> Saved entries
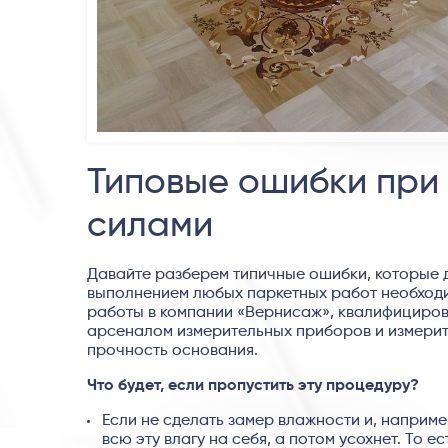
Типовые ошибки при
силами
Давайте разберем типичные ошибки, которые 
выполнением любых паркетных работ необходи
работы в компании «Вернисаж», квалифициров
арсеналом измерительных приборов и измерит
прочность основания.
Что будет, если пропустить эту процедуру?
Если не сделать замер влажности и, наприме
всю эту влагу на себя, а потом усохнет. То е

> Exercise objective
A verbatim copy of the data, with all pictures omitted, is the required output.

> Result of this exercise
Типовые ошибки при
силами
Давайте разберем типичные ошибки, которые 
выполнением любых паркетных работ необходи
работы в компании «Вернисаж», квалифициров
арсеналом измерительных приборов и измерит
прочность основания.
Что будет, если пропустить эту процедуру?
Если не сделать замер влажности и, наприме
всю эту влагу на себя, а потом усохнет. То е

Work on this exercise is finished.